A pesar de los discursos que tratan de mantener la sumisión de las mujeres, lo cierto es que surgían conflictos y desavenencias que hacían que la convivencia conyugal pudiera resultar bastante difícil. García Mazo (1839: 280) expone gráficamente las dificultades que podían atravesar las parejas, las cuales incluso se acrecentaban por el hecho de que la indisolubilidad del matrimonio impedía cualquier solución: “Vivir en paz. Esta es la mas dificil de cumplir, pero la mas necesaria. Es la mas dificil, porque así como no se encuentran jamas en el mundo dos personas enteramente iguales, así tampoco se encuentran jamas en el matrimonio dos genios enteramente iguales, y la paz del matrimonio será tanto más dificil, cuanto mas se diferencien los genios, llegando á ser como imposible si los genios son encontrados. Es también la mas necesaria, porque un matrimonio sin paz es un infierno. La presencia continua de dos
personas que se tienen aversion, junta con el pensamiento de que no se pueden separar sino por la muerte, lleva la pena hasta un punto que no es posible esplicar. Verse en la necesidad de vivir siempre juntas con quereres encontrados; no poder dejar de tratarse y aborrecer este trato; estar siempre luchando los dos genios y no ver fin á esta lucha; habitar, comer y dormir juntos, los que ni aun verse quisieran… ¿puede darse mayor infierno en este mundo?”

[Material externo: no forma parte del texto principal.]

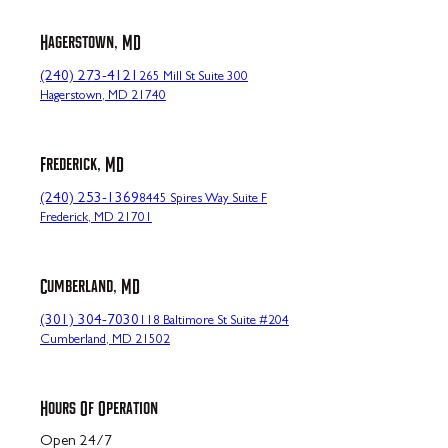
Hagerstown, MD
(240) 273-4121
265 Mill St Suite 300
Hagerstown, MD 21740
Frederick, MD
(240) 253-1369
8445 Spires Way Suite F
Frederick, MD 21701
Cumberland, MD
(301) 304-7030
118 Baltimore St Suite #204
Cumberland, MD 21502
Hours Of Operation
Open 24/7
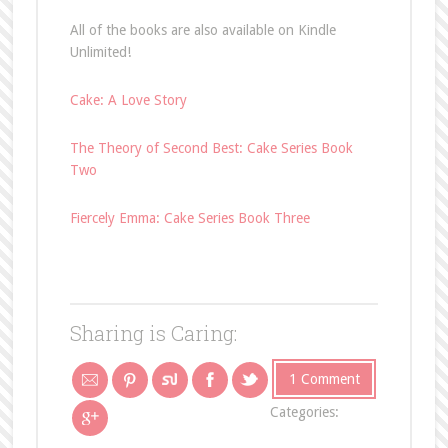
All of the books are also available on Kindle
Unlimited!
Cake: A Love Story
The Theory of Second Best: Cake Series Book
Two
Fiercely Emma: Cake Series Book Three
Sharing is Caring:
1 Comment
Categories:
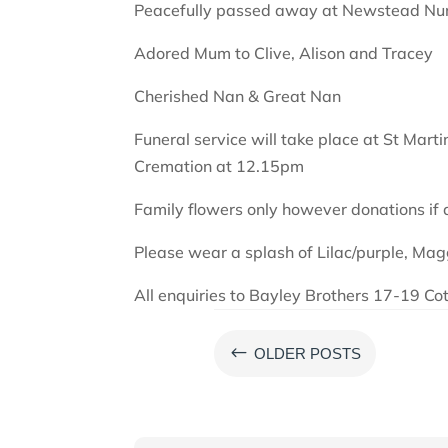
Peacefully passed away at Newstead Nu
Adored Mum to Clive, Alison and Tracey
Cherished Nan & Great Nan
Funeral service will take place at St Mart
Cremation at 12.15pm
Family flowers only however donations if
Please wear a splash of Lilac/purple, Magg
All enquiries to Bayley Brothers 17-19 Co
#
OLDER POSTS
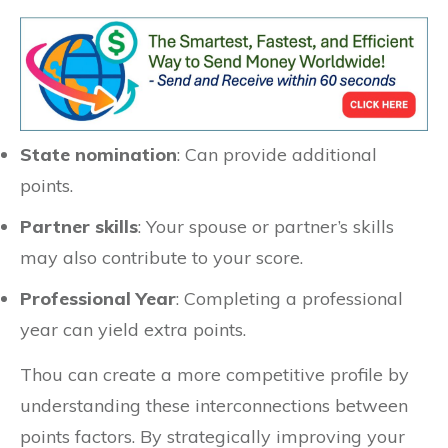
State nomination
: Can provide additional
points.
Partner skills
: Your spouse or partner’s skills
may also contribute to your score.
Professional Year
: Completing a professional
year can yield extra points.
Thou can create a more competitive profile by
understanding these interconnections between
points factors. By strategically improving your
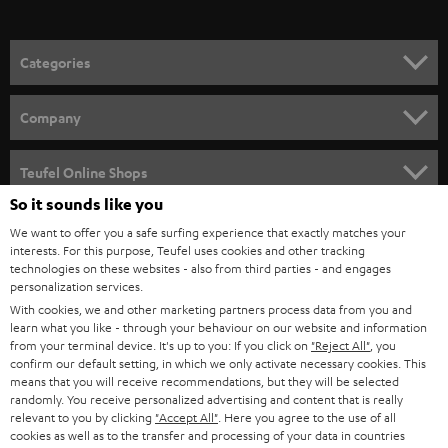
o
n
Categories
e
HOME CINEMA
w
Company
s
SPEAKER PACKAGES
SUPPORT
l
Teufel Online Shops
SOUNDBARS
e
So it sounds like you
CAREER
GERMANY
t
We want to offer you a safe surfing experience that exactly matches your
STEREO
interests. For this purpose, Teufel uses cookies and other tracking
PRESS
t
technologies on these websites - also from third parties - and engages
AUSTRIA
SMART HOME
personalization services.
e
B2B
With cookies, we and other marketing partners process data from you and
r
learn what you like - through your behaviour on our website and information
SWITZERLAND
BLUETOOTH
BLOG
from your terminal device. It's up to you: If you click on
"Reject All"
, you
confirm our default setting, in which we only activate necessary cookies. This
HEADPHONES
means that you will receive recommendations, but they will be selected
NETHERLANDS
STORES
randomly. You receive personalized advertising and content that is really
BLUETOOTH HEADPHONES
relevant to you by clicking
"Accept All"
. Here you agree to the use of all
ADVANTAGES
cookies as well as to the transfer and processing of your data in countries
BELGIUM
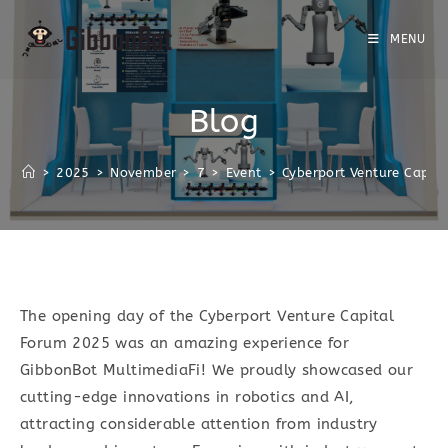
MENU
Blog
>
2025
>
November
>
7
>
Event
>
Cyberport Venture Capit
The opening day of the Cyberport Venture Capital
Forum 2025 was an amazing experience for
GibbonBot MultimediaFi! We proudly showcased our
cutting-edge innovations in robotics and AI,
attracting considerable attention from industry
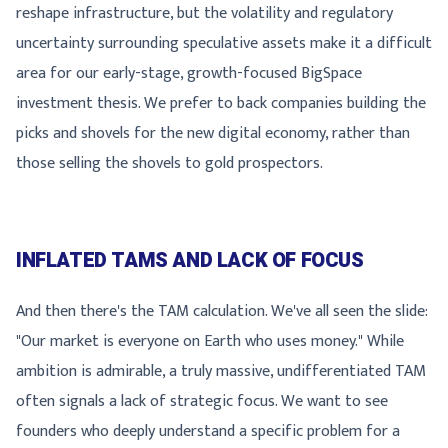
reshape infrastructure, but the volatility and regulatory
uncertainty surrounding speculative assets make it a difficult
area for our early-stage, growth-focused BigSpace
investment thesis. We prefer to back companies building the
picks and shovels for the new digital economy, rather than
those selling the shovels to gold prospectors.
INFLATED TAMS AND LACK OF FOCUS
And then there's the TAM calculation. We've all seen the slide:
"Our market is everyone on Earth who uses money." While
ambition is admirable, a truly massive, undifferentiated TAM
often signals a lack of strategic focus. We want to see
founders who deeply understand a specific problem for a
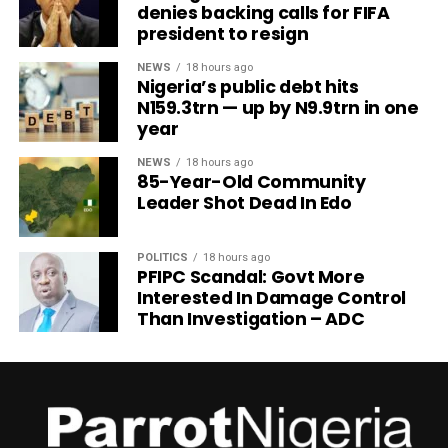
denies backing calls for FIFA
president to resign
NEWS
18 hours ago
Nigeria’s public debt hits
N159.3trn — up by N9.9trn in one
year
NEWS
18 hours ago
85-Year-Old Community
Leader Shot Dead In Edo
POLITICS
18 hours ago
PFIPC Scandal: Govt More
Interested In Damage Control
Than Investigation – ADC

Aunque los matrimonios no podían separarse, lo cierto es que, como señalaba el obispo de Pamplona, a menudo, sí lo hacían, yendo contra lo dispuesto por la Iglesia. Entonces, la labor del párroco pasaba por restaurar la vida en pareja y si no lo conseguía debía recabar ayuda a sus superiores: “Otros casados por lo que llaman antipatía, y en realidad por su genio y por su gusto, se dividen, y se mantienen asi contra lo que les manda y obliga la ley del matrimonio. Celará el Parroco, y respectivamente promoverá la santa union, procurando por todos los medios suaves, que llenen su deber; y si no basta ó lo trajesen entretenido, dará cuenta de todo al Fiscal eclesiastico ó al Provisor para el remedio” (Uriz, 1827: 50).
Así, pues, la familia modélica propugnada por la Iglesia católica no siempre encontró acomodo en la realidad. De ahí que hubiera que redoblar los esfuerzos tanto en el plano ideológico, en el que se habría de seguir insistiendo en los fundamentos cristianos de la familia, como en la vida cotidiana, donde el clero habría de intentar que prevaleciera ese modelo de familia que defendían las autoridades eclesiásticas. Y en sus pretensiones chocaría con la sociedad y, en buena parte del siglo, con las autoridades políticas y los grupos dirigentes aunque, al final, se produjera un encuentro con estos últimos.